Perkembangan konsep diri merupakan proses yang terus berlanjut di
sepanjang kehidupan manusia. Marcel (Rakhmat, 2005:100-101)
mengatakan
“the fact is that we can understand ourselves by starting from the
others, and only by starting from them”
Kita mengenal diri kita setelah mengenal orang lain lebih dahulu.
Bagaimana orang lain menilai diri kita, memberikan respon terhadap diri
kita akan membentuk konsep diri kita.
Calhoun (1995:77) mengemukakan ada empat faktor yang dapat
mempengaruhi pembentukan konsep diri pada individu yaitu:
a. Orang tua
Orang tua adalah kontak sosial yang paling awal kita alami, dan yang
paling kuat. Individu tergantung pda orang tuanya untuk makanannya,
perlindungannya, dan kenyamanannya. Orang tua memberi kita informasi
yang konstan tentang diri kita.
Coopersmith (Calhoun, 1995:77) menyatakan perasaan nilai diri sebagai
individu berasal dari nilai yang diberikan orang tua kepada individu
tersebut.
Dengan demikian konsep diri pada individu dapat tumbuh berdasarkan nilai
yang diberikan oleh orang tua individu tersebut. Orang tua memberikan
informasi kepada kita mengenai diri kita sendiri, hal inilah yang membuat
kita dapat mengenal diri kita sendiri. Selain itu individu juga dapat
membangun interaksi dengan orang lain. b. Teman sebaya
Kelompok teman sebaya anak menempati kedudukan kedua setelah
orang tuanya dalam mempengaruhi konsep diri. Untuk sementara mereka
merasa cukup hanya mendapatkan cinta dari orang tua, tetapi kemudian
anak membutuhkan penerimaan anak-anak lain dikelompoknya. Jika
penerimaan ini tidak datang, anak digoda terus, dibentak atau dijauhi
maka konsep diri ini akan terganggu.
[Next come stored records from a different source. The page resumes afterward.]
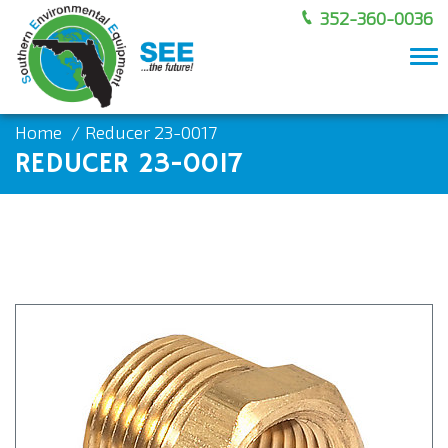
352-360-0036
To
nav
Home
Reducer 23-0017
REDUCER 23-0017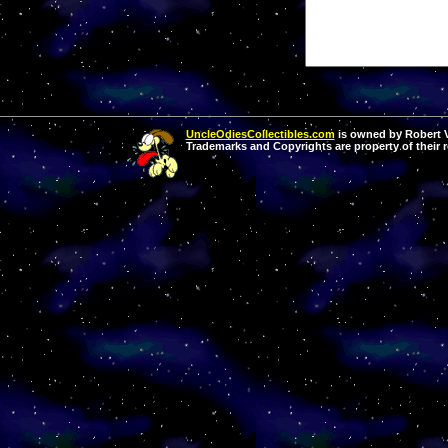
UncleOdiesCollectibles.com
is owned by Robert Va
Trademarks and Copyrights are property of their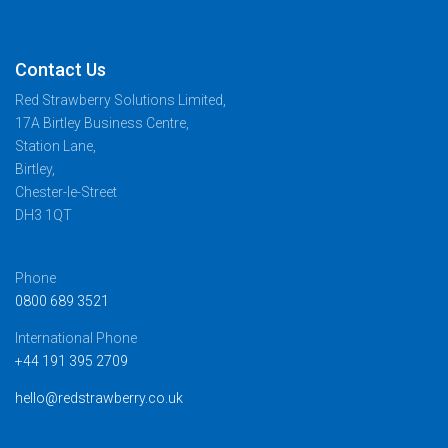
Contact Us
Red Strawberry Solutions Limited,
17A Birtley Business Centre,
Station Lane,
Birtley,
Chester-le-Street
DH3 1QT
Phone
0800 689 3521
International Phone
+44 191 395 2709
hello@redstrawberry.co.uk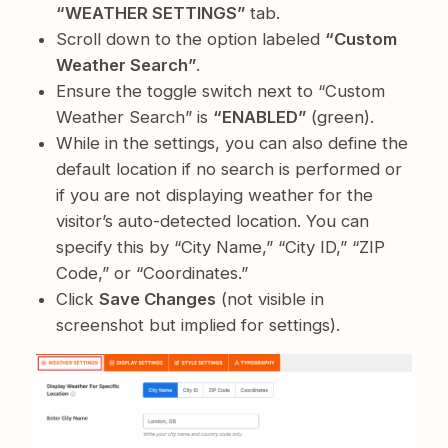
“WEATHER SETTINGS”
tab.
Scroll down to the option labeled
“Custom
Weather Search”
.
Ensure the toggle switch next to “Custom
Weather Search” is
“ENABLED”
(green).
While in the settings, you can also define the
default location if no search is performed or
if you are not displaying weather for the
visitor’s auto-detected location. You can
specify this by “City Name,” “City ID,” “ZIP
Code,” or “Coordinates.”
Click
Save Changes
(not visible in
screenshot but implied for settings).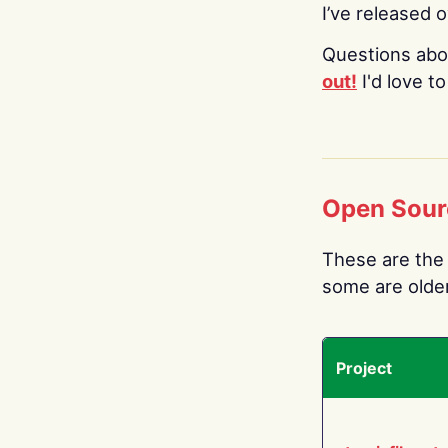
I’ve released 
Questions abo
out!
I'd love t
Open Sour
These are the 
some are older.
Project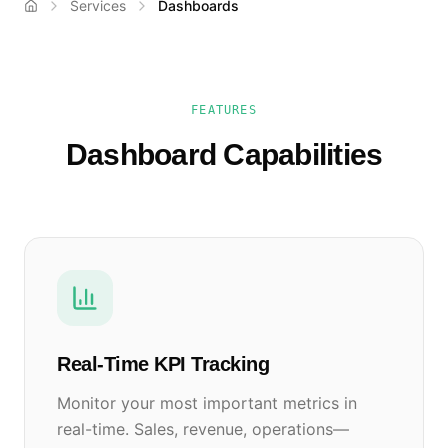
Services
Dashboards
FEATURES
Dashboard Capabilities
Real-Time KPI Tracking
Monitor your most important metrics in
real-time. Sales, revenue, operations—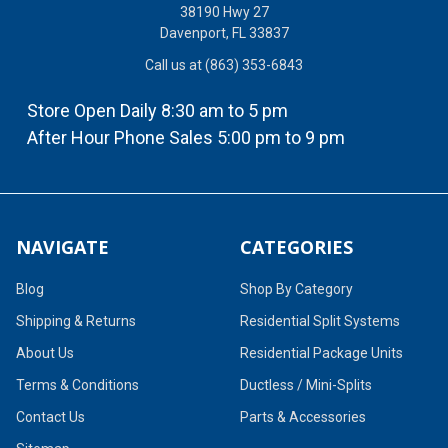
38190 Hwy 27
Davenport, FL 33837
Call us at (863) 353-6843
Store Open Daily 8:30 am to 5 pm
After Hour Phone Sales 5:00 pm to 9 pm
NAVIGATE
CATEGORIES
Blog
Shop By Category
Shipping & Returns
Residential Split Systems
About Us
Residential Package Units
Terms & Conditions
Ductless / Mini-Splits
Contact Us
Parts & Accessories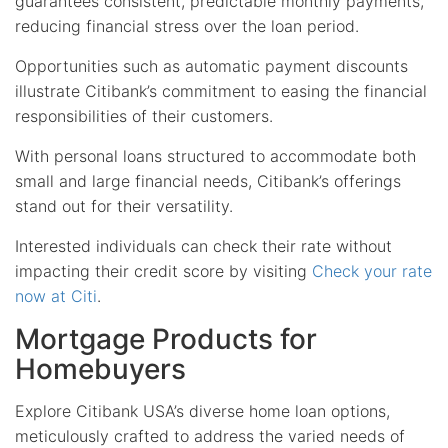
guarantees consistent, predictable monthly payments,
reducing financial stress over the loan period.
Opportunities such as automatic payment discounts
illustrate Citibank’s commitment to easing the financial
responsibilities of their customers.
With personal loans structured to accommodate both
small and large financial needs, Citibank’s offerings
stand out for their versatility.
Interested individuals can check their rate without
impacting their credit score by visiting
Check your rate
now at Citi
.
Mortgage Products for
Homebuyers
Explore Citibank USA’s diverse home loan options,
meticulously crafted to address the varied needs of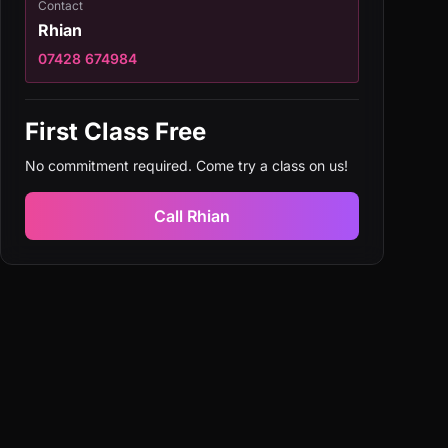
Contact
Rhian
07428 674984
First Class Free
No commitment required. Come try a class on us!
Call
Rhian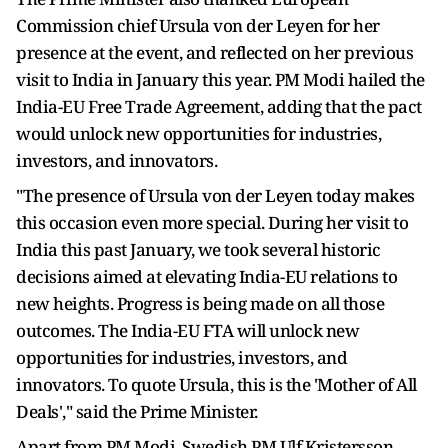
Commission chief Ursula von der Leyen for her
presence at the event, and reflected on her previous
visit to India in January this year. PM Modi hailed the
India-EU Free Trade Agreement, adding that the pact
would unlock new opportunities for industries,
investors, and innovators.
"The presence of Ursula von der Leyen today makes
this occasion even more special. During her visit to
India this past January, we took several historic
decisions aimed at elevating India-EU relations to
new heights. Progress is being made on all those
outcomes. The India-EU FTA will unlock new
opportunities for industries, investors, and
innovators. To quote Ursula, this is the 'Mother of All
Deals'," said the Prime Minister.
Apart from PM Modi, Swedish PM Ulf Kristersson,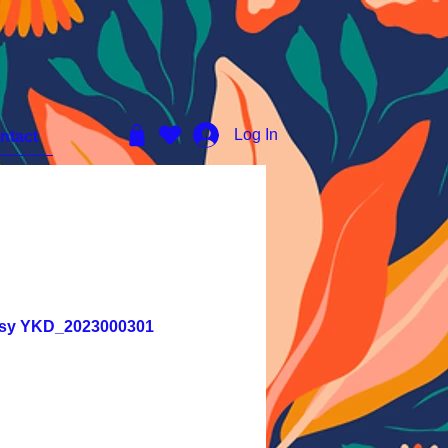
Log In
ntact
tasy YKD_2023000301
e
Disamping masalah penerimaan
atau penolakan, peran yang diukir anak dalam kelompok sebayanya
mungkin memiliki pengaruh yang dalam pada pandangannya tentang
dirinya sendiri.
c. Masyarakat
Anak-anak mulai terlalu mementingkan kelahiran mereka, kenyataan
bahwa mereka hitam atau putih, orang Indonesia atau Belanda, anak
direktur atau anak pemabuk. Tetapi masyarakat menganggap hal tersebut
penting, fakta-fakta dan penilaian semacam itu akhirnya sampai kepada
anak dan masuk ke dalam konsep diri.
d. Belajar
Konsep diri dapat diperoleh dengan belajar. Dengan kata lain konsep diri
merupakan hasil belajar dari individu tersebut. Belajar ini berlangsung
secara terus setiap harinya, biasanya tanpa kita sadari.
Hilgart dan Bower (Calhoun, 1995:79) menyatakan bahwa konsep diri kita
adalah hasil belajar, Belajar ini berlangsung setiap hari, biasanya tanpa kita
sadari. Belajar dapat didefinisikan sebagai perubahan psikologis yang relatif
permanen yang terjadi dalam diri kita sebagai akibat dari pengalaman.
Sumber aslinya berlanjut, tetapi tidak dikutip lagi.